Gouraud shading is considered superior to flat shading and requires significantly less processing than Phong shading, but usually results in a faceted look.
In comparison to Phong shading, Gouraud shading's strength and weakness lies in its interpolation. If a mesh covers more pixels in screen space than it has vertices, interpolating colour values from samples of expensive lighting calculations at vertices is less processor intensive than performing the lighting calculation for each pixel as in Phong shading. However, highly localized lighting effects (such as specular highlights, e.g. the glint of reflected light on the surface of an apple) will not be rendered correctly, and if a highlight lies in the middle of a polygon, but does not spread to the polygon's vertex, it will not be apparent in a Gouraud rendering; conversely, if a highlight occurs at the vertex of a polygon, it will be rendered correctly at this vertex (as this is where the lighting model is applied), but will be spread unnaturally across all neighboring polygons via the interpolation method.

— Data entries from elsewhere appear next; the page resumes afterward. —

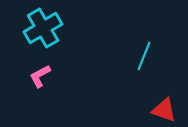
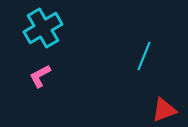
red triangle: rotated 40 degrees counterclockwise
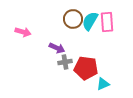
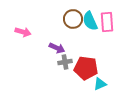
cyan semicircle: rotated 54 degrees counterclockwise
cyan triangle: moved 3 px left
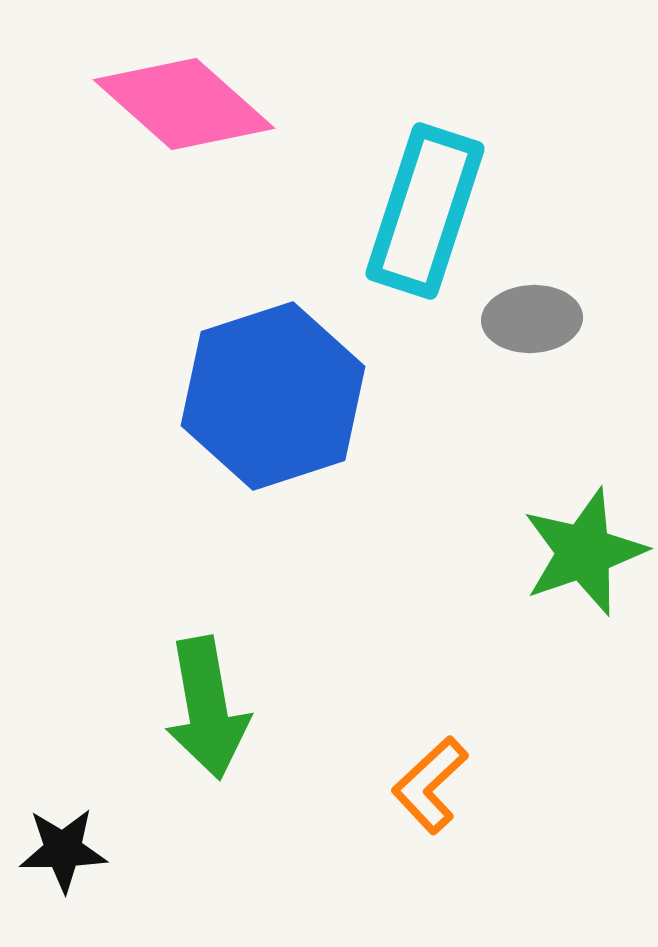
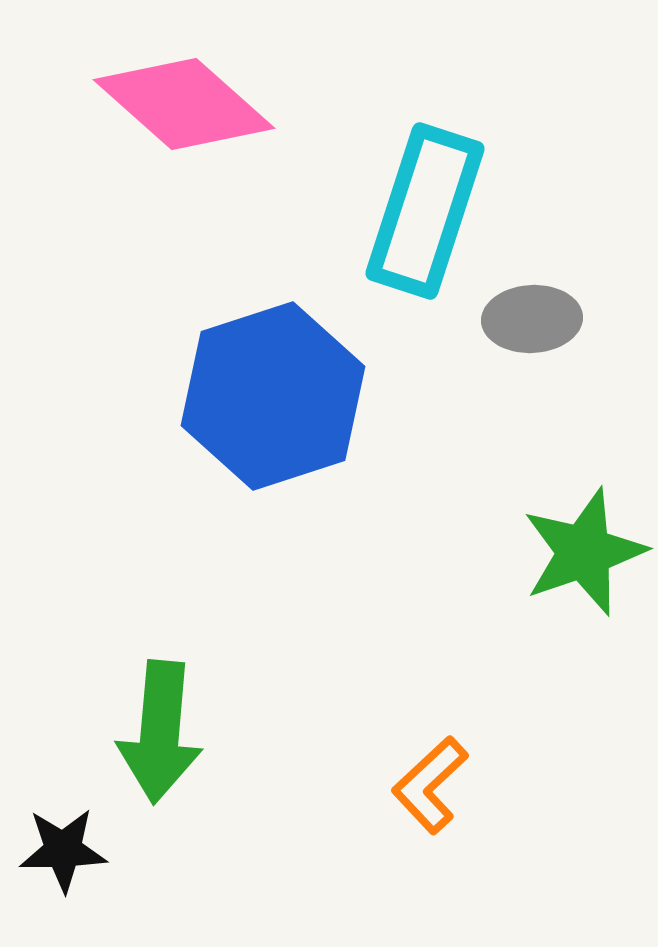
green arrow: moved 47 px left, 24 px down; rotated 15 degrees clockwise
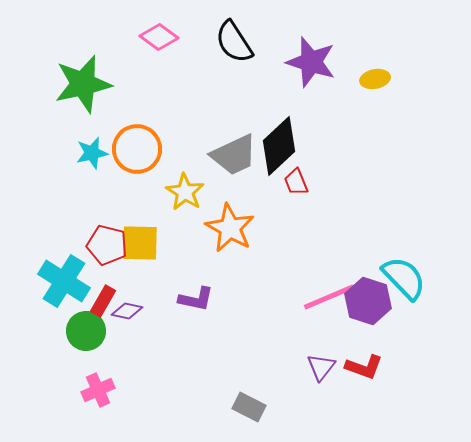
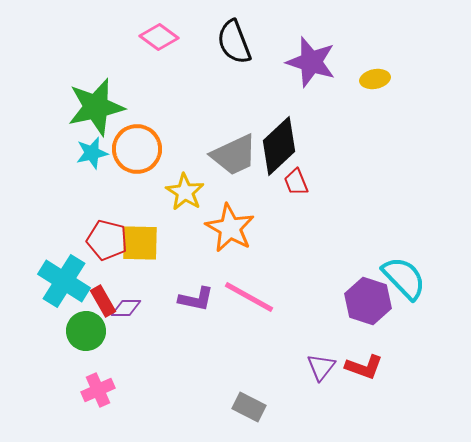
black semicircle: rotated 12 degrees clockwise
green star: moved 13 px right, 23 px down
red pentagon: moved 5 px up
pink line: moved 80 px left; rotated 52 degrees clockwise
red rectangle: rotated 60 degrees counterclockwise
purple diamond: moved 1 px left, 3 px up; rotated 12 degrees counterclockwise
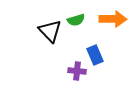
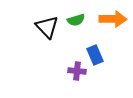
black triangle: moved 3 px left, 4 px up
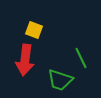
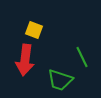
green line: moved 1 px right, 1 px up
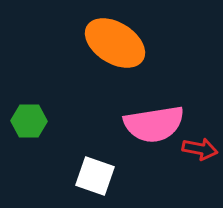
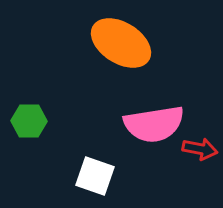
orange ellipse: moved 6 px right
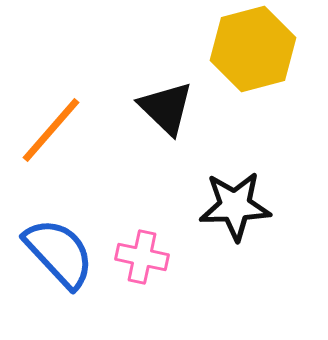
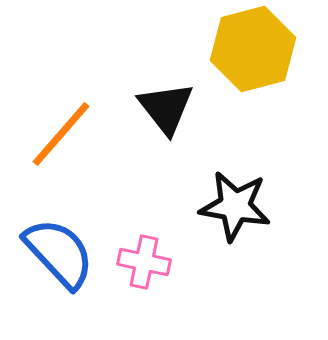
black triangle: rotated 8 degrees clockwise
orange line: moved 10 px right, 4 px down
black star: rotated 12 degrees clockwise
pink cross: moved 2 px right, 5 px down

The problem is easily spotted in a rendering which ought to have a specular highlight moving smoothly across the surface of a model as it rotates. Gouraud shading will instead produce a highlight continuously fading in and out across neighboring portions of the model, peaking in intensity when the intended specular highlight aligns with a vertex of the model. While this problem can be fixed by increasing the density of vertices in the object, at some point the diminishing returns of this approach will favour switching to a more detailed shading model.
A Gouraud-shaded sphere-like mesh - note the poor behaviour of the specular highlight.
Another sphere-like mesh rendered with a very high polygon count
Linear vs. hyperbolic interpolationedit
Gouraud's original paper described linear color interpolation.[1] In 1992, Blinn published an efficient algorithm for hyperbolic interpolation[4] that is used in GPUs as a perspective correct alternative to linear interpolation. Both the linear and hyperbolic variants of interpolation of colors from vertices to pixels are commonly called "Gouraud shading".
Mach bandsedit
Any linear interpolation of intensity causes derivative discontinuities which triggers Mach bands, a common visual artifact of Gouraud shading.
^ abGouraud, Henri (1971). Computer Display of Curved Surfaces, Doctoral Thesis (Thesis). University of Utah.
^Gouraud, Henri (1971). "Continuous shading of curved surfaces" (PDF). IEEE Transactions on Computers. C-20 (6): 623–629. doi:10.1109/T-C.1971.223313. S2CID 123827991.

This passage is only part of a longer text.